No que respeita ao silêncio do acto quanto à delimitação de uma zona especial de protecção, o acerto das instâncias ainda é mais claro. Iniciado um procedimento de classificação do género, surge «automaticamente», em relação ao imóvel abrangido, uma zona geral de protecção (art. 36° do DL n.º 309/2008). Os efeitos automáticos de qualquer coisa são os que acontecem sem a moção de uma causa eficiente externa – cujo exercício exigiria, caso ela existisse, uma motivação ou explicação. Todo o efeito automático flui logo, e de forma espontânea, sem necessidade de uma qualquer pronúncia «ad hoc» - donde a impossibilidade de enunciar uma fundamentação dessa inexistente pronúncia. É, pois, vã a ideia de que o acto deveria ter fundamentado um efeito que resultava automaticamente «ex lege».
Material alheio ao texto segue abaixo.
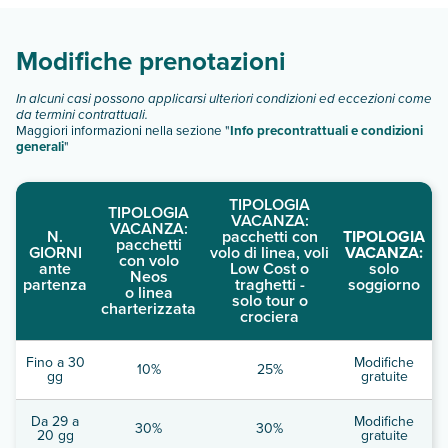
Scopri tutti i dettagli nel paragrafo dedicato "
Info e
descrizione
".
Modifiche prenotazioni
In alcuni casi possono applicarsi ulteriori condizioni ed eccezioni come
da termini contrattuali.
Maggiori informazioni nella sezione "
Info precontrattuali e condizioni
generali
"
TIPOLOGIA
TIPOLOGIA
VACANZA:
VACANZA:
N.
pacchetti con
TIPOLOGIA
pacchetti
GIORNI
volo di linea, voli
VACANZA:
con volo
ante
Low Cost o
solo
Neos
partenza
traghetti -
soggiorno
o linea
solo tour o
charterizzata
crociera
Fino a 30
Modifiche
10%
25%
gg
gratuite
Da 29 a
Modifiche
30%
30%
20 gg
gratuite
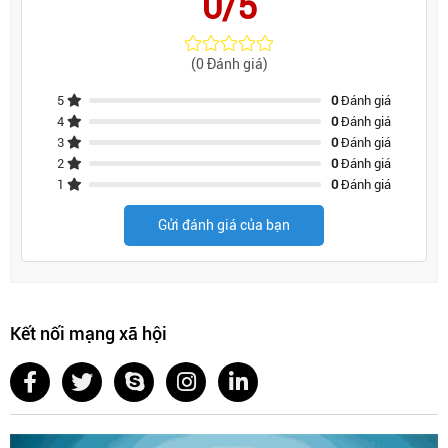
0/5
(0 Đánh giá)
5
0
Đánh giá
4
0
Đánh giá
3
0
Đánh giá
2
0
Đánh giá
1
0
Đánh giá
Gửi đánh giá của bạn
Kết nối mạng xã hội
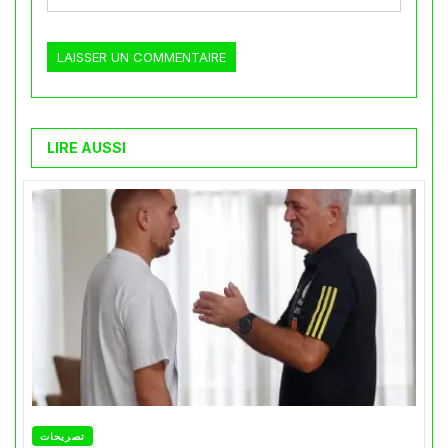
LIRE AUSSI
تصريحات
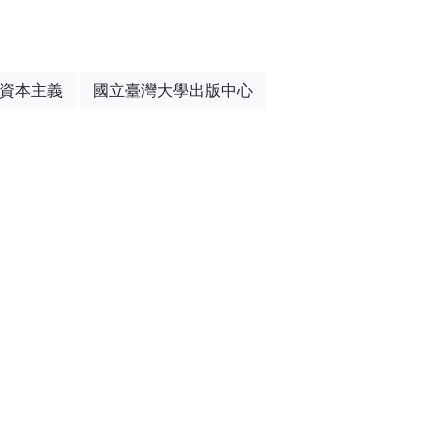
資本主義
國立臺灣大學出版中心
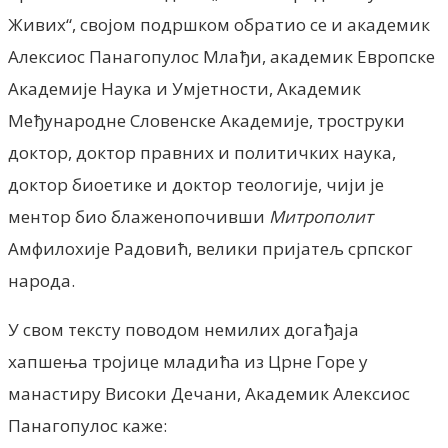
Живих“, својом подршком обратио се и академик
Алексиос Панагопулос Млађи, академик Европске
Академије Наука и Умјетности, Академик
Међународне Словенске Академије, троструки
доктор, доктор правних и политичких наука,
доктор биоетике и доктор теологије, чији је
ментор био блаженопочивши
Митрополит
Амфилохије Радовић, велики пријатељ српског
народа.
У свом тексту поводом немилих догађаја
хапшења тројице младића из Црне Горе у
манастиру Високи Дечани, Академик Алексиос
Панагопулос каже:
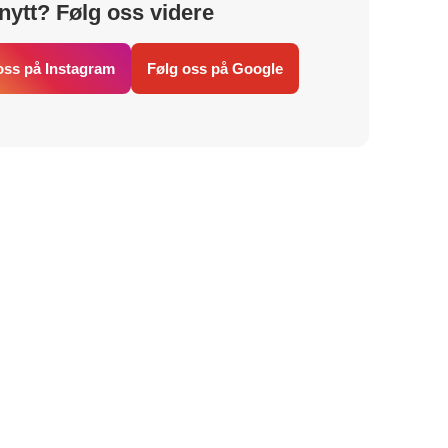
nytt? Følg oss videre
oss på Instagram
Følg oss på Google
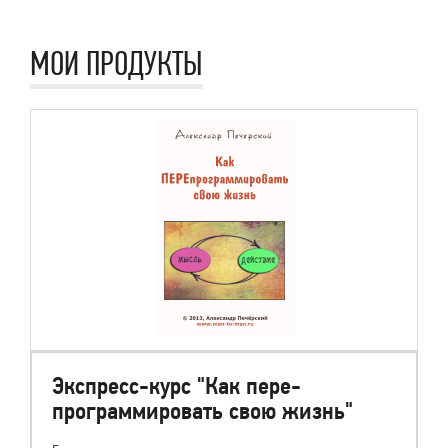
МОИ ПРОДУКТЫ
Экспресс-курс "Как пере-
программировать свою жизнь"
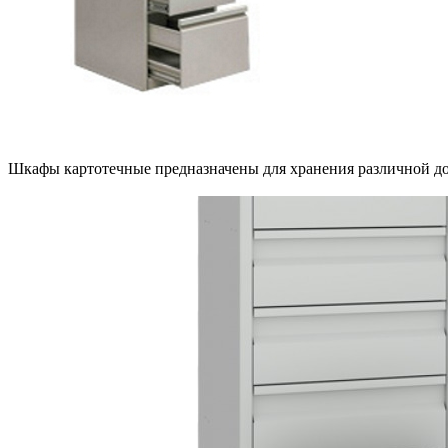
Шкафы картотечные предназначены для хранения различной д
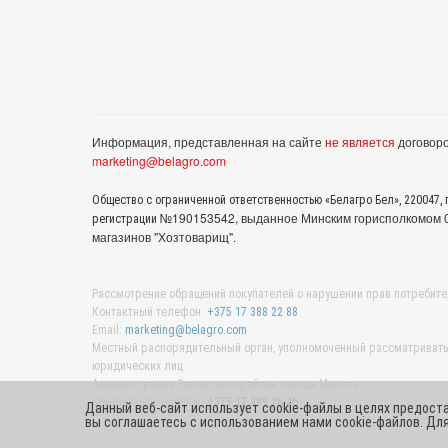
Информация, представленная на сайте
не является
договоро
marketing@belagro.com
Общество с ограниченной ответственностью «Белагро Бел», 220047, г
№190153542, выданное Минcким горисполкомом 05
регистрации
магазинов "Хозтоварищ".
Рассмотрение обращений покупателей о нарушении прав потребите
Контактный телефон:
+375 17 388 22 88
Email:
marketing@belagro.com
Местный распорядительный орган, уполномоченный рассматривать 
юридических лиц:
Администрация Заводского района города Минска
Контактный телефон:
+375 17 389 26 46
Данный веб-сайт использует cookie-файлы в целях предост
вы соглашаетесь с использованием нами cookie-файлов. Д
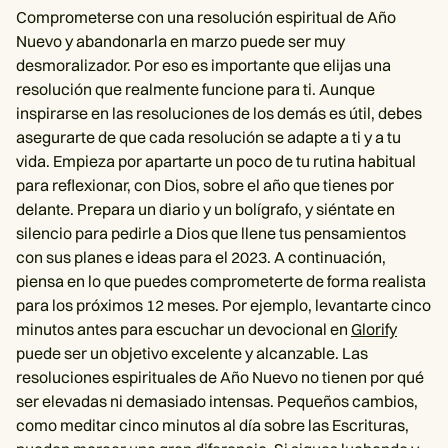
Comprometerse con una resolución espiritual de Año
Nuevo y abandonarla en marzo puede ser muy
desmoralizador. Por eso es importante que elijas una
resolución que realmente funcione para ti. Aunque
inspirarse en las resoluciones de los demás es útil, debes
asegurarte de que cada resolución se adapte a ti y a tu
vida. Empieza por apartarte un poco de tu rutina habitual
para reflexionar, con Dios, sobre el año que tienes por
delante. Prepara un diario y un bolígrafo, y siéntate en
silencio para pedirle a Dios que llene tus pensamientos
con sus planes e ideas para el 2023. A continuación,
piensa en lo que puedes comprometerte de forma realista
para los próximos 12 meses. Por ejemplo, levantarte cinco
minutos antes para escuchar un devocional en
Glorify
puede ser un objetivo excelente y alcanzable. Las
resoluciones espirituales de Año Nuevo no tienen por qué
ser elevadas ni demasiado intensas. Pequeños cambios,
como meditar cinco minutos al día sobre las Escrituras,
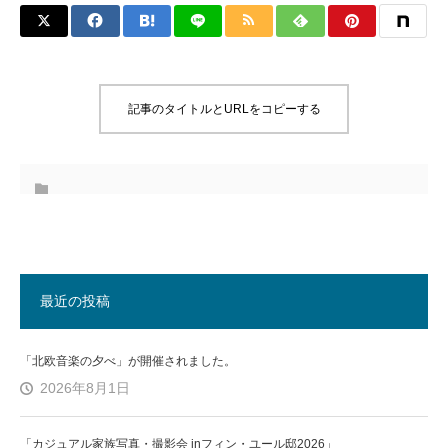
記事のタイトルとURLをコピーする
最近の投稿
「北欧音楽の夕べ」が開催されました。
2026年8月1日
「カジュアル家族写真・撮影会 inフィン・ユール邸2026」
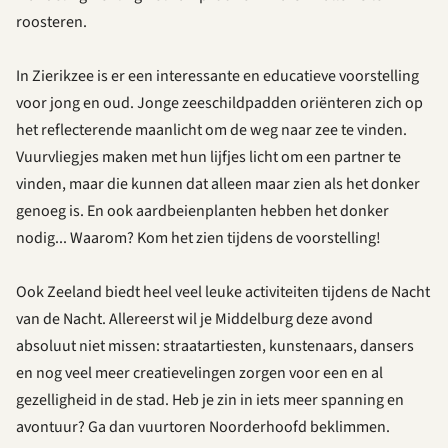
roosteren.
In Zierikzee is er een interessante en
educatieve
voorstelling
voor jong en oud. Jonge zeeschildpadden oriënteren zich op
het reflecterende maanlicht om de weg naar zee te vinden.
Vuurvliegjes maken met hun lijfjes licht om een partner te
vinden, maar die kunnen dat alleen maar zien als het donker
genoeg is. En ook aardbeienplanten hebben het donker
nodig... Waarom? Kom het zien tijdens de voorstelling!
Ook Zeeland biedt heel veel leuke activiteiten tijdens de Nacht
van de Nacht. Allereerst wil je
Middelburg
deze avond
absoluut niet missen: straatartiesten, kunstenaars, dansers
en nog veel meer creatievelingen zorgen voor een en al
gezelligheid in de stad. Heb je zin in iets meer spanning en
avontuur? Ga dan
vuurtoren Noorderhoofd
beklimmen.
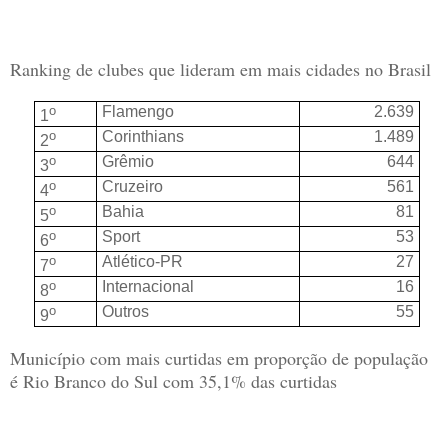
Ranking de clubes que lideram em mais cidades no Brasil
o
Flamengo
2.639
1
o
Corinthians
1.489
2
o
Grêmio
644
3
o
Cruzeiro
561
4
o
Bahia
81
5
o
Sport
53
6
o
Atlético-PR
27
7
o
Internacional
16
8
o
Outros
55
9
Município com mais curtidas em proporção de população
é Rio Branco do Sul com 35,1% das curtidas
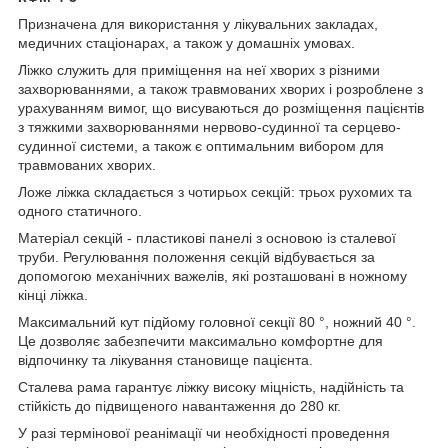
Призначена для використання у лікувальних закладах,
медичних стаціонарах, а також у домашніх умовах.
Ліжко служить для приміщення на неї хворих з різними
захворюваннями, а також травмованих хворих і розроблене з
урахуванням вимог, що висуваються до розміщення пацієнтів
з тяжкими захворюваннями нервово-судинної та серцево-
судинної системи, а також є оптимальним вибором для
травмованих хворих.
Ложе ліжка складається з чотирьох секцій: трьох рухомих та
одного статичного.
Матеріал секцій - пластикові панелі з основою із сталевої
труби. Регулювання положення секцій відбувається за
допомогою механічних важелів, які розташовані в ножному
кінці ліжка.
Максимальний кут підйому головної секції 80 °, ножний 40 °.
Це дозволяє забезпечити максимально комфортне для
відпочинку та лікування становище пацієнта.
Сталева рама гарантує ліжку високу міцність, надійність та
стійкість до підвищеного навантаження до 280 кг.
У разі термінової реанімації чи необхідності проведення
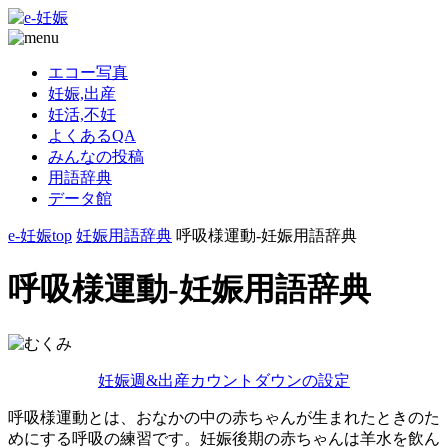
エコー写真
妊娠,出産
妊活,不妊
よくあるQA
みんなの投稿
用語辞典
データ館
e-妊娠top
妊娠用語辞典
呼吸様運動-妊娠用語辞典
呼吸様運動-妊娠用語辞典
妊娠週&出産カウントダウンの設定
呼吸様運動とは、おなかの中の赤ちゃんが生まれたときのた
めにする呼吸の練習です。妊娠後期の赤ちゃんは羊水を飲ん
E a decisão das instâncias também está a coberto da crítica de que o acto não explicou porque se absteve de delimitar uma zona especial de protecção; pois a Administração não tem de explicar o que não decida – designadamente, o motivo por que não enveredou por certas possibilidades.

Assim, a linha decisória do aresto «sub specie» afigura-se-nos exacta. E essa exactidão afasta de imediato a denúncia da nulidade do aresto. Com efeito, a recorrente diz que houve uma omissão de pronúncia sobre a eventual necessidade de que se fixasse uma zona especial de protecção. Mas, como o TCA recusou – e, aparentemente, bem – uma tal necessidade, fica logo excluída a invalidade arguida.

Portanto, não se justifica receber a revista para se melhorar a aplicação do direito. E, como as «quaestiones juris» suscitadas no recurso – ligadas ao problema da fundamentação – são tecnicamente simples, nenhuma razão há para que, torneando a excepcionalidade das revistas, agora as submetamos a reanálise.

Nestes termos, acordam em não admitir a revista.

Custas pela recorrente.

Porto, 21 de Setembro de 2018. – Madeira dos Santos (relator) – Costa Reis – São Pedro.